Cancers (Dec 2020)

Stroma Transcriptomic and Proteomic Profile of Prostate Cancer Metastasis Xenograft Models Reveals Prognostic Value of Stroma Signatures

  • Sofia Karkampouna,
  • Maria R. De Filippo,
  • Charlotte K. Y. Ng,
  • Irena Klima,
  • Eugenio Zoni,
  • Martin Spahn,
  • Frank Stein,
  • Per Haberkant,
  • George N. Thalmann,
  • Marianna Kruithof-de Julio

DOI
https://doi.org/10.3390/cancers12123786
Journal volume & issue
Vol. 12, no. 12
p. 3786

Abstract

Read online

Resistance acquisition to androgen deprivation treatment and metastasis progression are a major clinical issue associated with prostate cancer (PCa).

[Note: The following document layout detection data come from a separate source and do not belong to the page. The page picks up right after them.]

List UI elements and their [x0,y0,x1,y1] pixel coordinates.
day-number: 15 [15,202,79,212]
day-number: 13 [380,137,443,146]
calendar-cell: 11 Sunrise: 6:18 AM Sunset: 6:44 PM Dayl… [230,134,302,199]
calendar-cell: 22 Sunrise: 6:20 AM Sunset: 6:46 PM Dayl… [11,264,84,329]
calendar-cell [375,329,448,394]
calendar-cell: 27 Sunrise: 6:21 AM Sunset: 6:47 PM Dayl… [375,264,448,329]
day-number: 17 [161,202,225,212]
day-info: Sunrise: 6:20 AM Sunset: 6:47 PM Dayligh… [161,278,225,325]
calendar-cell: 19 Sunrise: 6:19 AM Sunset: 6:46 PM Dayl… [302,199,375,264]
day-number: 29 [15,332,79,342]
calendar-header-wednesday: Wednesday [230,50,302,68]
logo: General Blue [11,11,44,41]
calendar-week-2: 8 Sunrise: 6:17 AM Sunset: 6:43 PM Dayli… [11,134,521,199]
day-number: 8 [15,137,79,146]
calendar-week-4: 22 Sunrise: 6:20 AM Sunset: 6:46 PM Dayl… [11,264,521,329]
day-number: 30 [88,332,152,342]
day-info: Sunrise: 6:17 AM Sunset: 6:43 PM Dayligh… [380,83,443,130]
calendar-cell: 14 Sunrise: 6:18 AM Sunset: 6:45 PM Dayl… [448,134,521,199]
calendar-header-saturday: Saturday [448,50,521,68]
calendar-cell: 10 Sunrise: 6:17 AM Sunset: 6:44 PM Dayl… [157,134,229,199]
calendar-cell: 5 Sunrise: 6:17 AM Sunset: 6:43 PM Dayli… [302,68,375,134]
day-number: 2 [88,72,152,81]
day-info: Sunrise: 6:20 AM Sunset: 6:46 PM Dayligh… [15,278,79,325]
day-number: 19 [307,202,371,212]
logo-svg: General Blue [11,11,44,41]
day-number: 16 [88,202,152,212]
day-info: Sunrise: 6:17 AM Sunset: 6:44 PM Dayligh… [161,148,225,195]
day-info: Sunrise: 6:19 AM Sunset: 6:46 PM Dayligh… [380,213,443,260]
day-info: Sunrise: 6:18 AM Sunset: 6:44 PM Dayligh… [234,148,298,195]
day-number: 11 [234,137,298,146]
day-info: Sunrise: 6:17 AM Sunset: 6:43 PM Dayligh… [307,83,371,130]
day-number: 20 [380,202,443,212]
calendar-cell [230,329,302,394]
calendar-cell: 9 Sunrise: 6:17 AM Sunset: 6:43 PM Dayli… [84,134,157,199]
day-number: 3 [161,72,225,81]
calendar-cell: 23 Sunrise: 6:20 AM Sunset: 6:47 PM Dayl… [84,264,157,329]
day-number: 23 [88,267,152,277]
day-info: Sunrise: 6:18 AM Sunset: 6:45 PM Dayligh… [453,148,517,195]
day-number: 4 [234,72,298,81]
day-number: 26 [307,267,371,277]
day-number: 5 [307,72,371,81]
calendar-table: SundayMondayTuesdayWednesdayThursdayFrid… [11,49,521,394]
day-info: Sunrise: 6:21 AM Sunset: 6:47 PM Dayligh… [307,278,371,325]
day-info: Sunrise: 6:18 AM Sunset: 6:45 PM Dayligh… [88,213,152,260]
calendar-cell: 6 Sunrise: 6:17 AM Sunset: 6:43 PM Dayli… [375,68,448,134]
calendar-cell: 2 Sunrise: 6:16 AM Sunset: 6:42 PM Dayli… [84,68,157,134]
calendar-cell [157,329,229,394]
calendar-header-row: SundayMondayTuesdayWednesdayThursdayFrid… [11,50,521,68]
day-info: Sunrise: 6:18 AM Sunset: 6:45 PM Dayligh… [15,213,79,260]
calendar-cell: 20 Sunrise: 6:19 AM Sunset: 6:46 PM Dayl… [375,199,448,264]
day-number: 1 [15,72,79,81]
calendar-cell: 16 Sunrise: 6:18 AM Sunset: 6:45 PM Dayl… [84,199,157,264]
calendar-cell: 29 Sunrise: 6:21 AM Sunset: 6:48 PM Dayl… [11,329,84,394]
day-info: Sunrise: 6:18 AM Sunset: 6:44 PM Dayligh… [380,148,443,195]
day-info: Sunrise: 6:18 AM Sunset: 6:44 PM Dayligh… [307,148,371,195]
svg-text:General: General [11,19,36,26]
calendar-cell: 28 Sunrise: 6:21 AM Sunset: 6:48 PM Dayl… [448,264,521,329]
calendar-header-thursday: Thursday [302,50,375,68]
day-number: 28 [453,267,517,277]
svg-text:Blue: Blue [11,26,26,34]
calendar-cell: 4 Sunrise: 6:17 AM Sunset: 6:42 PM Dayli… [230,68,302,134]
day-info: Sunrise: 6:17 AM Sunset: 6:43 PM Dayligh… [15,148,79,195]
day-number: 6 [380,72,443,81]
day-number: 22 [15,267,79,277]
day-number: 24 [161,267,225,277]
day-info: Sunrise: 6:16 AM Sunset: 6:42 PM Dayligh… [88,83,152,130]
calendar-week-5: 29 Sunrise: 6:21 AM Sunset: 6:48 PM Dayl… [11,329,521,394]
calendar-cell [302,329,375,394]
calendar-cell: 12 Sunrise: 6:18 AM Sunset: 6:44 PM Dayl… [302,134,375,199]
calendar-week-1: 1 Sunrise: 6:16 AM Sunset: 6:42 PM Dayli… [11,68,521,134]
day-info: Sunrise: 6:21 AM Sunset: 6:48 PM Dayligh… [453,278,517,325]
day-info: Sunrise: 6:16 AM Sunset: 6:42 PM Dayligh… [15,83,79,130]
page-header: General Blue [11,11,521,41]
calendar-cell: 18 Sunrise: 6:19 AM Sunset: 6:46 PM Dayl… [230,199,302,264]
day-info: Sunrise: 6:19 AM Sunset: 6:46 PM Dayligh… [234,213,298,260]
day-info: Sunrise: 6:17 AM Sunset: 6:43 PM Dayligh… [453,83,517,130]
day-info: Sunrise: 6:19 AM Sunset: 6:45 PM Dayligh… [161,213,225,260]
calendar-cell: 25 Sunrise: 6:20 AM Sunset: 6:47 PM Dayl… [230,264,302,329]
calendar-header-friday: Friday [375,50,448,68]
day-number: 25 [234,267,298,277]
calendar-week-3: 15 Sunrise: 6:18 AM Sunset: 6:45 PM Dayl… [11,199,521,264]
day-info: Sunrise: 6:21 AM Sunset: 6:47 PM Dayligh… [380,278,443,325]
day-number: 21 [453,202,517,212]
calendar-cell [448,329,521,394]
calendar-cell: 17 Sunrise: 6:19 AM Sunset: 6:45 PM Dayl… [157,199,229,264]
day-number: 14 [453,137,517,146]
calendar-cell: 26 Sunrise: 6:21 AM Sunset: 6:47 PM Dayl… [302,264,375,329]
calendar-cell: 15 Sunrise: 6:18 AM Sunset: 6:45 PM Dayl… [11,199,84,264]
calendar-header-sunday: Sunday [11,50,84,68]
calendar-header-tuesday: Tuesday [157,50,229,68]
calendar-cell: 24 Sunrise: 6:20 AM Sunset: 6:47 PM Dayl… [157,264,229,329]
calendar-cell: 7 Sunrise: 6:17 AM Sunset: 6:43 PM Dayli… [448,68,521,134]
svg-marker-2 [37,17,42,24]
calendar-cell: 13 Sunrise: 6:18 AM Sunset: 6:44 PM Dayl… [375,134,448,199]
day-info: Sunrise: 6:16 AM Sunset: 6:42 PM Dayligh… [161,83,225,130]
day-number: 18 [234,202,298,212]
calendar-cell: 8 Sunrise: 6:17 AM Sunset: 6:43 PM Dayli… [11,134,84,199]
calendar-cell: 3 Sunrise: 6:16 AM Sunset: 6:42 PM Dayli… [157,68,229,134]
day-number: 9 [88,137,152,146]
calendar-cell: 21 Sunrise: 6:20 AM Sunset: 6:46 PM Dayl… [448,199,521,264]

The role of stroma during disease progression is insufficiently defined. Using transcriptomic and proteomic analyses on differentially aggressive patient-derived xenografts (PDXs), we investigated whether PCa tumors predispose their microenvironment (stroma) to a metastatic gene expression pattern. RNA sequencing was performed on the PCa PDXs BM18 (castration-sensitive) and LAPC9 (castration-resistant), representing different disease stages. Using organism-specific reference databases, the human-specific transcriptome (tumor) was identified and separated from the mouse-specific transcriptome (stroma). To identify proteomic changes in the tumor (human) versus the stroma (mouse), we performed human/mouse cell separation and subjected protein lysates to quantitative Tandem Mass Tag labeling and mass spectrometry. Tenascin C (TNC) was among the most abundant stromal genes, modulated by androgen levels in vivo and highly expressed in castration-resistant LAPC9 PDX. The tissue microarray of primary PCa samples (n = 210) showed that TNC is a negative prognostic marker of the clinical progression to recurrence or metastasis. Stroma markers of osteoblastic PCa bone metastases seven-up signature were induced in the stroma by the host organism in metastatic xenografts, indicating conserved mechanisms of tumor cells to induce a stromal premetastatic signature. A 50-gene list stroma signature was identified based on androgen-dependent responses, which shows a linear association with the Gleason score, metastasis progression and progression-free survival. Our data show that metastatic PCa PDXs, which differ in androgen sensitivity, trigger differential stroma responses, which show the metastasis risk stratification and prognostic biomarker potential.